The Securities and Exchange Commission (SEC) is dropping its case against crypto exchange Binance, as the agency continues to pull back on enforcement against the digital asset industry under President Trump.
The SEC asked a judge Thursday to dismiss the case, which accused the company and its founder, Changpeng Zhao, of operating an unregistered exchange, artificially inflating its trading volume and misleading investors about its surveillance and controls.
Binance has had a checkered history with U.S. regulators.
Zhao spent four months in prison last year for violating anti-money laundering laws, and his company paid $4 billion to settle a case with the Justice Department in 2023.

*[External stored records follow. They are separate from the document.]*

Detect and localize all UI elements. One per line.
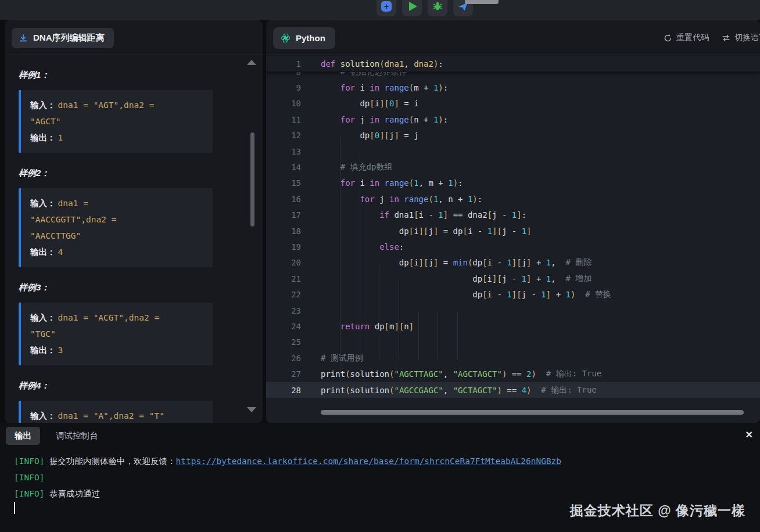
- sample-value: dna1 = "AGT",dna2 =: [58, 100, 155, 110]
- problem-panel-header: DNA序列编辑距离: [5, 20, 263, 55]
- code-line-16[interactable]: 16 for j in range(1, n + 1):: [266, 191, 760, 207]
- code-line-13[interactable]: 13: [266, 143, 760, 159]
- sample-block: 输入： dna1 = "A",dna2 = "T"输出： 1: [19, 401, 213, 423]
- code-line-15[interactable]: 15 for i in range(1, m + 1):: [266, 175, 760, 191]
- line-number: 20: [266, 258, 321, 267]
- problem-title: DNA序列编辑距离: [33, 33, 105, 44]
- code-editor[interactable]: 8 # 初始化边界条件9 for i in range(m + 1):10 dp…: [266, 56, 760, 423]
- console-text-cursor: [14, 502, 15, 514]
- sample-value: 1: [58, 133, 63, 142]
- problem-description: 样例1：输入： dna1 = "AGT",dna2 ="AGCT"输出： 1样例…: [5, 56, 249, 423]
- sample-line: 输入： dna1 =: [30, 195, 205, 211]
- line-number: 21: [266, 274, 321, 283]
- sample-label: 输入：: [30, 100, 58, 110]
- line-number: 25: [266, 337, 321, 347]
- code-line-17[interactable]: 17 if dna1[i - 1] == dna2[j - 1]:: [266, 207, 760, 223]
- code-line-24[interactable]: 24 return dp[m][n]: [266, 318, 760, 334]
- debug-button[interactable]: [428, 0, 447, 16]
- feedback-link[interactable]: https://bytedance.larkoffice.com/share/b…: [176, 456, 561, 466]
- sample-label: 输入：: [30, 313, 58, 322]
- code-line-12[interactable]: 12 dp[0][j] = j: [266, 128, 760, 143]
- sample-line: 输入： dna1 = "ACGT",dna2 =: [30, 310, 205, 326]
- sample-value: dna1 = "A",dna2 = "T": [58, 411, 164, 420]
- sample-line: 输出： 1: [30, 130, 205, 146]
- line-number: 17: [266, 210, 321, 220]
- console-log: [INFO] 提交功能内测体验中，欢迎反馈：https://bytedance.…: [14, 453, 754, 502]
- code-line-10[interactable]: 10 dp[i][0] = i: [266, 96, 760, 112]
- add-icon: +: [381, 1, 392, 12]
- code-line-19[interactable]: 19 else:: [266, 239, 760, 254]
- sample-line: 输入： dna1 = "A",dna2 = "T": [30, 408, 205, 423]
- sample-value: "AGCT": [30, 117, 60, 126]
- sample-block: 输入： dna1 ="AACCGGTT",dna2 ="AACCTTGG"输出：…: [19, 188, 213, 267]
- sample-value: dna1 =: [58, 199, 88, 208]
- line-number: 28: [266, 386, 321, 395]
- sample-value: "TGC": [30, 329, 56, 339]
- code-panel-header: Python 重置代码 切换语言: [266, 20, 760, 55]
- line-number: 19: [266, 242, 321, 251]
- code-line-18[interactable]: 18 dp[i][j] = dp[i - 1][j - 1]: [266, 223, 760, 239]
- sample-line: "TGC": [30, 326, 205, 342]
- log-text: 恭喜成功通过: [49, 489, 100, 498]
- tab-debug-console[interactable]: 调试控制台: [47, 427, 107, 445]
- scroll-up-arrow[interactable]: [247, 60, 256, 65]
- close-icon[interactable]: ✕: [745, 429, 753, 440]
- code-line-27[interactable]: 27print(solution("AGCTTAGC", "AGCTAGCT")…: [266, 366, 760, 382]
- sample-line: 输入： dna1 = "AGT",dna2 =: [30, 97, 205, 113]
- watermark: 掘金技术社区 @ 像污穢一樣: [570, 502, 745, 520]
- python-icon: [281, 33, 291, 43]
- sample-line: 输出： 3: [30, 342, 205, 358]
- code-line-22[interactable]: 22 dp[i - 1][j - 1] + 1) # 替换: [266, 286, 760, 302]
- sample-heading: 样例1：: [19, 70, 249, 81]
- language-tab-label: Python: [296, 33, 325, 43]
- console-line: [INFO] 提交功能内测体验中，欢迎反馈：https://bytedance.…: [14, 453, 754, 469]
- sample-heading: 样例2：: [19, 168, 249, 179]
- reset-icon: [664, 34, 672, 42]
- switch-language-button[interactable]: 切换语言: [722, 33, 760, 43]
- run-button[interactable]: [402, 0, 422, 16]
- line-number: 14: [266, 163, 321, 172]
- sample-label: 输出：: [30, 346, 58, 355]
- info-tag: [INFO]: [14, 473, 44, 482]
- code-line-21[interactable]: 21 dp[i][j - 1] + 1, # 增加: [266, 271, 760, 286]
- line-number: 12: [266, 131, 321, 140]
- sample-label: 输出：: [30, 247, 58, 257]
- code-line-14[interactable]: 14 # 填充dp数组: [266, 159, 760, 175]
- log-text: 提交功能内测体验中，欢迎反馈：: [49, 456, 176, 466]
- line-number: 1: [266, 59, 321, 69]
- sticky-code-line: 1def solution(dna1, dna2):: [266, 56, 760, 72]
- tooltip-remnant: [465, 0, 499, 4]
- line-number: 27: [266, 369, 321, 379]
- problem-title-chip[interactable]: DNA序列编辑距离: [12, 28, 114, 48]
- tab-output[interactable]: 输出: [6, 427, 40, 445]
- line-number: 23: [266, 306, 321, 315]
- sample-label: 输入：: [30, 411, 58, 420]
- code-lines: 8 # 初始化边界条件9 for i in range(m + 1):10 dp…: [266, 64, 760, 398]
- sample-block: 输入： dna1 = "AGT",dna2 ="AGCT"输出： 1: [19, 90, 213, 153]
- code-line-28[interactable]: 28print(solution("AGCCGAGC", "GCTAGCT") …: [266, 382, 760, 398]
- left-scrollbar-thumb[interactable]: [250, 132, 254, 227]
- line-number: 18: [266, 227, 321, 236]
- line-number: 9: [266, 83, 321, 92]
- sample-value: 3: [58, 346, 63, 355]
- sample-line: "AACCGGTT",dna2 =: [30, 211, 205, 228]
- sample-value: "AACCTTGG": [30, 231, 81, 240]
- code-line-26[interactable]: 26# 测试用例: [266, 350, 760, 366]
- top-toolbar: +: [0, 0, 760, 20]
- sample-value: "AACCGGTT",dna2 =: [30, 215, 116, 224]
- code-line-25[interactable]: 25: [266, 335, 760, 350]
- code-line-9[interactable]: 9 for i in range(m + 1):: [266, 80, 760, 95]
- reset-code-button[interactable]: 重置代码: [664, 33, 709, 43]
- add-button[interactable]: +: [377, 0, 396, 16]
- run-icon: [409, 2, 417, 11]
- sample-value: dna1 = "ACGT",dna2 =: [58, 313, 160, 322]
- code-line-20[interactable]: 20 dp[i][j] = min(dp[i - 1][j] + 1, # 删除: [266, 255, 760, 271]
- scroll-down-arrow[interactable]: [247, 407, 256, 412]
- code-line-23[interactable]: 23: [266, 303, 760, 318]
- editor-horizontal-scrollbar[interactable]: [321, 410, 744, 415]
- language-tab[interactable]: Python: [273, 27, 335, 49]
- reset-code-label: 重置代码: [676, 33, 709, 43]
- line-number: 11: [266, 115, 321, 124]
- sample-heading: 样例3：: [19, 282, 249, 293]
- code-line-11[interactable]: 11 for j in range(n + 1):: [266, 112, 760, 127]
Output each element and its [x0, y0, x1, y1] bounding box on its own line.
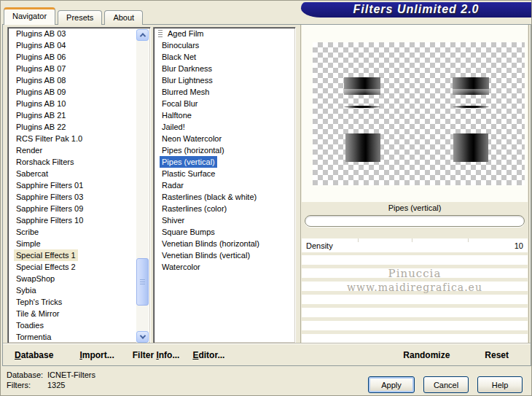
filter-item-label: Venetian Blinds (vertical) — [160, 249, 252, 261]
help-button[interactable]: Help — [477, 376, 523, 393]
category-item[interactable]: Plugins AB 08 — [8, 74, 150, 86]
filter-item-label: Square Bumps — [160, 226, 217, 238]
filter-item[interactable]: Shiver — [154, 214, 295, 226]
density-slider[interactable]: Density 10 — [302, 238, 528, 252]
empty-param-row — [302, 334, 528, 343]
filter-item-label: Radar — [160, 179, 186, 191]
filter-item[interactable]: Blurred Mesh — [154, 86, 295, 98]
category-item[interactable]: Teph's Tricks — [8, 296, 150, 308]
category-item[interactable]: SwapShop — [8, 273, 150, 284]
filter-info-button[interactable]: Filter Info... — [133, 350, 180, 360]
status-info: Database: ICNET-Filters Filters: 1325 — [7, 370, 95, 389]
category-item[interactable]: Sapphire Filters 09 — [8, 203, 150, 214]
category-item-label: Tormentia — [14, 331, 53, 343]
category-item[interactable]: Plugins AB 06 — [8, 51, 150, 63]
category-item[interactable]: RCS Filter Pak 1.0 — [8, 133, 150, 144]
filter-item[interactable]: Binoculars — [154, 39, 295, 51]
filter-item[interactable]: Plastic Surface — [154, 168, 295, 179]
filter-item[interactable]: Pipes (horizontal) — [154, 144, 295, 156]
filter-list[interactable]: Aged FilmBinocularsBlack NetBlur Darknes… — [153, 27, 296, 343]
filter-item[interactable]: Square Bumps — [154, 226, 295, 238]
category-item[interactable]: Sapphire Filters 10 — [8, 214, 150, 226]
filter-item[interactable]: Aged Film — [154, 28, 295, 39]
category-item-label: SwapShop — [14, 273, 57, 284]
filter-item[interactable]: Watercolor — [154, 261, 295, 273]
filter-item[interactable]: Blur Lightness — [154, 74, 295, 86]
reset-button[interactable]: Reset — [485, 350, 509, 360]
category-item[interactable]: Plugins AB 22 — [8, 121, 150, 133]
filter-item[interactable]: Venetian Blinds (horizontal) — [154, 238, 295, 249]
tab-bar: Navigator Presets About — [4, 7, 145, 25]
pipe-shape — [344, 77, 380, 95]
filter-item[interactable]: Blur Darkness — [154, 63, 295, 74]
category-item-label: Teph's Tricks — [14, 296, 64, 308]
filter-item-label: Plastic Surface — [160, 168, 217, 179]
filter-item[interactable]: Neon Watercolor — [154, 133, 295, 144]
editor-button[interactable]: Editor... — [192, 350, 224, 360]
category-item-label: Plugins AB 04 — [14, 39, 69, 51]
category-scrollbar[interactable] — [136, 29, 149, 343]
category-item[interactable]: Plugins AB 21 — [8, 109, 150, 121]
category-item[interactable]: Special Effects 2 — [8, 261, 150, 273]
filter-item[interactable]: Pipes (vertical) — [154, 156, 295, 168]
category-item[interactable]: Sapphire Filters 01 — [8, 179, 150, 191]
category-item[interactable]: Sapphire Filters 03 — [8, 191, 150, 203]
category-item[interactable]: Toadies — [8, 319, 150, 331]
filter-item-label: Focal Blur — [160, 98, 200, 109]
category-item-label: Rorshack Filters — [14, 156, 76, 168]
chevron-up-icon — [139, 33, 145, 39]
category-item-label: Sapphire Filters 03 — [14, 191, 85, 203]
category-item[interactable]: Rorshack Filters — [8, 156, 150, 168]
category-item[interactable]: Plugins AB 07 — [8, 63, 150, 74]
category-item[interactable]: Sybia — [8, 284, 150, 296]
tab-presets[interactable]: Presets — [58, 10, 102, 25]
category-item[interactable]: Tormentia — [8, 331, 150, 343]
category-item[interactable]: Plugins AB 09 — [8, 86, 150, 98]
chevron-down-icon — [139, 333, 145, 338]
watermark-url: www.maidiregrafica.eu — [301, 282, 528, 293]
category-item-label: Toadies — [14, 319, 46, 331]
filter-item[interactable]: Black Net — [154, 51, 295, 63]
category-item[interactable]: Tile & Mirror — [8, 308, 150, 319]
category-item[interactable]: Render — [8, 144, 150, 156]
scroll-down-button[interactable] — [136, 331, 149, 343]
category-list[interactable]: Plugins AB 03Plugins AB 04Plugins AB 06P… — [7, 27, 151, 343]
filter-item[interactable]: Focal Blur — [154, 98, 295, 109]
category-item-label: Sapphire Filters 01 — [14, 179, 85, 191]
toolbar-right-group: RandomizeReset — [403, 350, 531, 360]
cancel-button[interactable]: Cancel — [423, 376, 469, 393]
filter-item[interactable]: Halftone — [154, 109, 295, 121]
filter-item[interactable]: Radar — [154, 179, 295, 191]
import-button[interactable]: Import... — [79, 350, 114, 360]
tab-navigator[interactable]: Navigator — [4, 7, 55, 25]
category-item[interactable]: Plugins AB 10 — [8, 98, 150, 109]
database-button[interactable]: Database — [15, 350, 53, 360]
category-item[interactable]: Plugins AB 04 — [8, 39, 150, 51]
category-item[interactable]: Plugins AB 03 — [8, 28, 150, 39]
category-item[interactable]: Simple — [8, 238, 150, 249]
tab-about[interactable]: About — [104, 10, 143, 25]
apply-button[interactable]: Apply — [368, 376, 415, 393]
category-item[interactable]: Scribe — [8, 226, 150, 238]
category-item-label: Sapphire Filters 09 — [14, 203, 85, 214]
category-item-label: Sapphire Filters 10 — [14, 214, 85, 226]
category-item-label: Sybia — [14, 284, 39, 296]
filter-item-label: Venetian Blinds (horizontal) — [160, 238, 262, 249]
category-item-label: Plugins AB 22 — [14, 121, 69, 133]
scroll-thumb[interactable] — [136, 258, 149, 306]
scroll-up-button[interactable] — [136, 29, 149, 41]
slider-tick — [412, 238, 412, 242]
pipe-shape — [453, 133, 488, 162]
category-item-label: Scribe — [14, 226, 41, 238]
filter-item[interactable]: Rasterlines (color) — [154, 203, 295, 214]
filter-item[interactable]: Rasterlines (black & white) — [154, 191, 295, 203]
category-item[interactable]: Sabercat — [8, 168, 150, 179]
filter-item[interactable]: Jailed! — [154, 121, 295, 133]
filter-item-label: Jailed! — [160, 121, 187, 133]
category-item-label: Plugins AB 07 — [14, 63, 69, 74]
randomize-button[interactable]: Randomize — [403, 350, 450, 360]
category-item[interactable]: Special Effects 1 — [8, 249, 150, 261]
navigator-page: Plugins AB 03Plugins AB 04Plugins AB 06P… — [2, 24, 531, 366]
category-item-label: Render — [14, 144, 44, 156]
filter-item[interactable]: Venetian Blinds (vertical) — [154, 249, 295, 261]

The exchange has found itself in the news once again in recent weeks, after a Trump family crypto venture announced that its new stablecoin would be used to complete a $2 billion transaction between an Emirati firm and Binance.
Binance and the SEC initially asked the court to put the proceedings on hold in February, shortly after Trump took office and Republican commissioner Mark Uyeda took the reins of the agency as acting chair.
The case was one of the final remaining Biden-era crypto lawsuits. Binance touted the decision to dismiss the case as a “landmark moment.”
“We’re deeply grateful to Chairman Paul Atkins and the Trump administration for recognizing that innovation can’t thrive under regulation by enforcement,” a spokesperson said in a statement. “The U.S. is back – leading from the front in the future of blockchain.